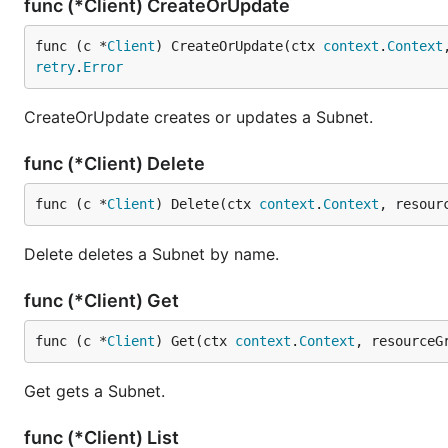
func (*Client) CreateOrUpdate
func (c *
Client
) CreateOrUpdate(ctx 
context
.
Context
retry
.
Error
CreateOrUpdate creates or updates a Subnet.
func (*Client) Delete
func (c *
Client
) Delete(ctx 
context
.
Context
, resour
Delete deletes a Subnet by name.
func (*Client) Get
func (c *
Client
) Get(ctx 
context
.
Context
, resourceG
Get gets a Subnet.
func (*Client) List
____________
(Task to complete) Transcribe the listing above verbatim. No picture belongs in the result.

(Reply)
func (*Client) CreateOrUpdate
func (c *
Client
) CreateOrUpdate(ctx 
context
.
Context
retry
.
Error
CreateOrUpdate creates or updates a Subnet.
func (*Client) Delete
func (c *
Client
) Delete(ctx 
context
.
Context
, resour
Delete deletes a Subnet by name.
func (*Client) Get
func (c *
Client
) Get(ctx 
context
.
Context
, resourceG
Get gets a Subnet.
func (*Client) List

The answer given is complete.